Nevers let love in

Nevers aujourd’hui m’apparaît cinématographique, avec ses territoires urbains intacts et ses décors néoréalistes pasoliniens. Ce que j’y ai vécu active encore mon présent. Ici, comme ailleurs, toujours ce même constat de faillite des systèmes de production qui assassinent et broient le genre humain. Chaque détour de rue, chaque habitation provoque cette troublante sensation de frustration et de fatalité mêlées. Le fleuve au courant tumultueux en est le reflet.  Les tourbillons  de la Loire vous engloutissent par surprise. Si vous avez aimé Berlin, Vladivostok ou Varsovie, Nevers vous conviendra pareillement.?Cette petite ville et sa périphérie vous transportent d’emblée dans le road movie de sa réalité ordinaire.
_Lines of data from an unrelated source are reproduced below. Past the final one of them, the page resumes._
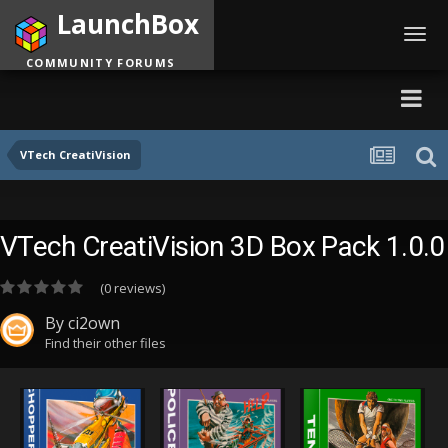
LaunchBox
Toggl
navig
COMMUNITY FORUMS
VTech CreatiVision
VTech CreatiVision 3D Box Pack 1.0.0
(0 reviews)
By
ci2own
Find their other files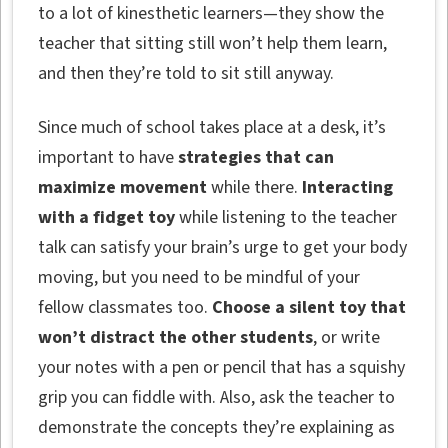
to a lot of kinesthetic learners—they show the
teacher that sitting still won’t help them learn,
and then they’re told to sit still anyway.
Since much of school takes place at a desk, it’s
important to have
strategies that can
maximize movement
while there.
Interacting
with a fidget toy
while listening to the teacher
talk can satisfy your brain’s urge to get your body
moving, but you need to be mindful of your
fellow classmates too.
Choose a silent toy that
won’t distract the other students
, or write
your notes with a pen or pencil that has a squishy
grip you can fiddle with. Also, ask the teacher to
demonstrate the concepts they’re explaining as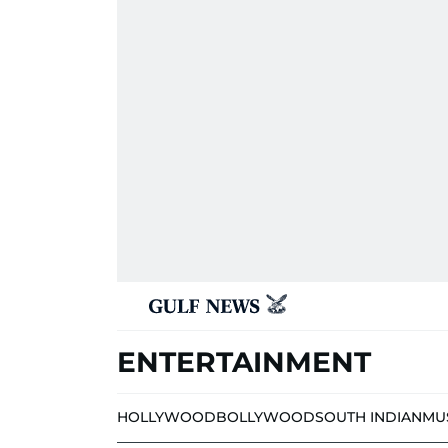
ENTERTAINMENT
HOLLYWOOD
BOLLYWOOD
SOUTH INDIAN
MU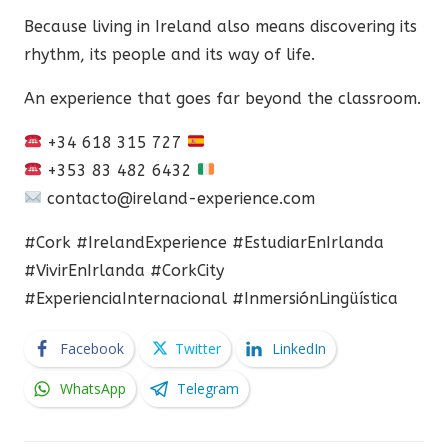
Because living in Ireland also means discovering its
rhythm, its people and its way of life.
An experience that goes far beyond the classroom.
+34 618 315 727
+353 83 482 6432
contacto@ireland-experience.com
#Cork #IrelandExperience #EstudiarEnIrlanda
#VivirEnIrlanda #CorkCity
#ExperienciaInternacional #InmersiónLingüística
Facebook
Twitter
LinkedIn
WhatsApp
Telegram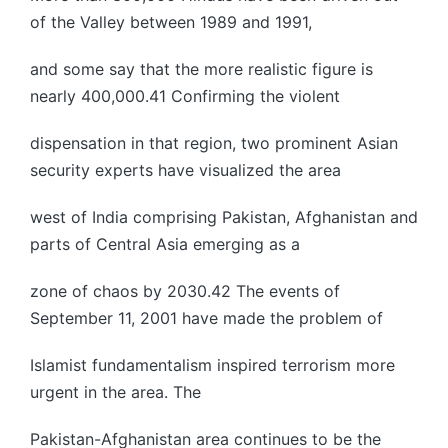
of the Valley between 1989 and 1991,
and some say that the more realistic figure is
nearly 400,000.41 Confirming the violent
dispensation in that region, two prominent Asian
security experts have visualized the area
west of India comprising Pakistan, Afghanistan and
parts of Central Asia emerging as a
zone of chaos by 2030.42 The events of
September 11, 2001 have made the problem of
Islamist fundamentalism inspired terrorism more
urgent in the area. The
Pakistan-Afghanistan area continues to be the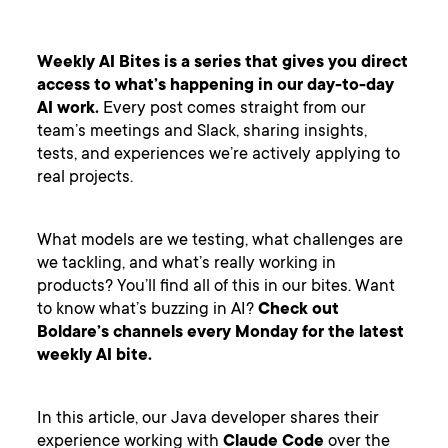
Weekly AI Bites is a series that gives you direct
access to what’s happening in our day-to-day
AI work.
Every post comes straight from our
team’s meetings and Slack, sharing insights,
tests, and experiences we’re actively applying to
real projects.
What models are we testing, what challenges are
we tackling, and what’s really working in
products? You’ll find all of this in our bites. Want
to know what’s buzzing in AI?
Check out
Boldare’s channels every Monday for the latest
weekly AI bite.
In this article, our Java developer shares their
experience working with
Claude Code
over the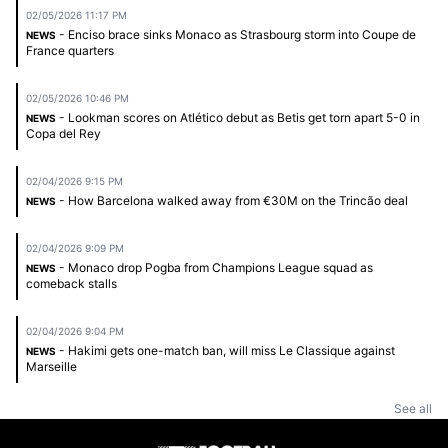
02/05/2026 11:17 PM
- Enciso brace sinks Monaco as Strasbourg storm into Coupe de
NEWS
France quarters
02/05/2026 10:46 PM
- Lookman scores on Atlético debut as Betis get torn apart 5-0 in
NEWS
Copa del Rey
02/04/2026 9:15 PM
- How Barcelona walked away from €30M on the Trincão deal
NEWS
02/04/2026 9:09 PM
- Monaco drop Pogba from Champions League squad as
NEWS
comeback stalls
02/04/2026 9:04 PM
- Hakimi gets one-match ban, will miss Le Classique against
NEWS
Marseille
See all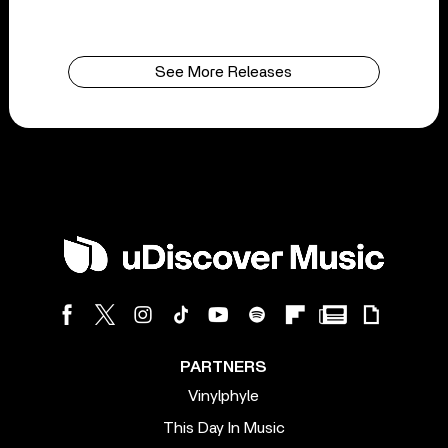
See More Releases
PARTNERS
Vinylphyle
This Day In Music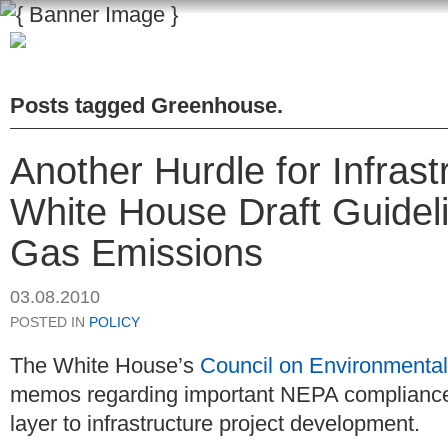
Posts tagged
Greenhouse
.
Another Hurdle for Infras
White House Draft Guide
Gas Emissions
03.08.2010
POSTED IN
POLICY
The White House’s
Council on Environmental
memos regarding important NEPA compliance 
layer to infrastructure project development.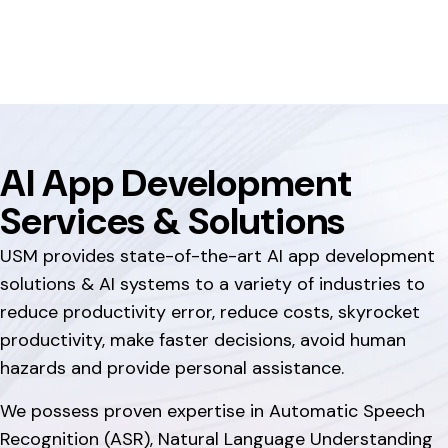
AI App Development
Services & Solutions
USM provides state-of-the-art AI app development
solutions & AI systems to a variety of industries to
reduce productivity error, reduce costs, skyrocket
productivity, make faster decisions, avoid human
hazards and provide personal assistance.
We possess proven expertise in Automatic Speech
Recognition (ASR), Natural Language Understanding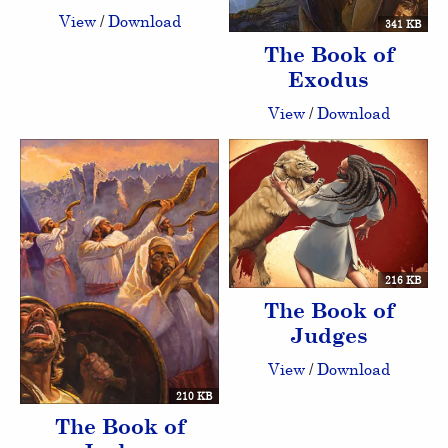
View
/
Download
341 KB
The Book of
Exodus
View
/
Download
216 KB
The Book of
Judges
View
/
Download
210 KB
The Book of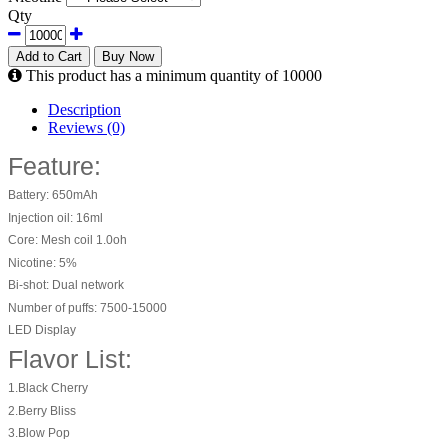
Qty
Add to Cart
Buy Now
This product has a minimum quantity of 10000
Description
Reviews (0)
Feature:
Battery: 650mAh
Injection oil: 16ml
Core: Mesh coil 1.0oh
Nicotine: 5%
Bi-shot: Dual network
Number of puffs: 7500-15000
LED Display
Flavor List:
1.Black Cherry
2.Berry Bliss
3.Blow Pop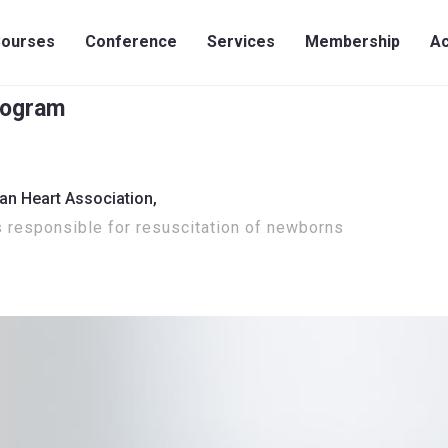
ourses
Conference
Services
Membership
Ac
rogram
an Heart Association,
s responsible for resuscitation of newborns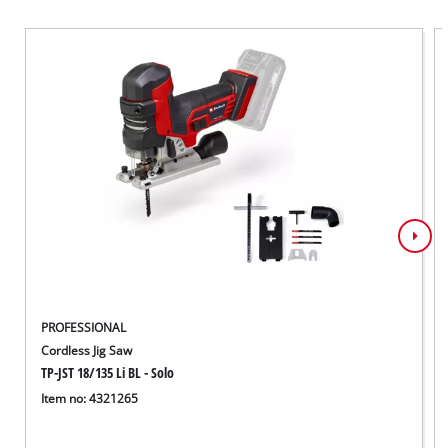
PROFESSIONAL
Cordless Jig Saw
TP-JST 18/135 Li BL - Solo
Item no: 4321265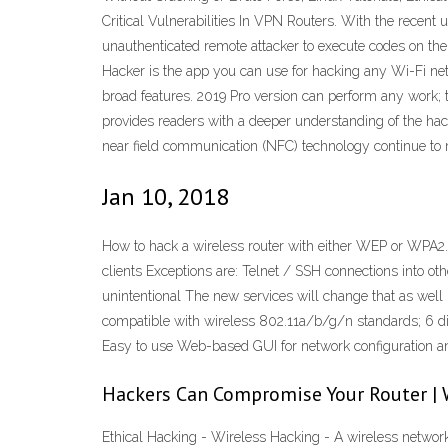
Critical Vulnerabilities In VPN Routers. With the recent
unauthenticated remote attacker to execute codes on the
Hacker is the app you can use for hacking any Wi-Fi netw
broad features. 2019 Pro version can perform any work; t
provides readers with a deeper understanding of the hack
near field communication (NFC) technology continue to mu
Jan 10, 2018
How to hack a wireless router with either WEP or WPA2. 
clients Exceptions are: Telnet / SSH connections into ot
unintentional The new services will change that as well
compatible with wireless 802.11a/b/g/n standards; 6 dif
Easy to use Web-based GUI for network configuration
Hackers Can Compromise Your Router | 
Ethical Hacking - Wireless Hacking - A wireless network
Projections de petites violences et petits bonheurs : les filles et les garçons se marient, les femmes enceintes sont admirées dans les supermarchés, les 4X4 de gros jouets pour des gars qui ne sont pas des pédés, le tuning une religion montante.?

Point de départ, à l’aube, le quartier de la gare et son avenue vide et verticale.?La maison de la culture, des sports et des loisirs s’exprime sans retenue alors que le centre culturel Jean Jaurès se revitalise post modern et post mortem avec les fragments témoins des ateliers de l’ancien lycée technique. Plus loin, la tour de lumière érigée devant le lycée Jules Renard fait tristement oublier la présence de l’église Sainte Bernadette imaginée par Claude Parent et Paul Virilio au cœur du Banlay.?La nuit, le pont de chemin de fer souligné de néons blancs projette sur le fleuve une lame dansante de mercure.?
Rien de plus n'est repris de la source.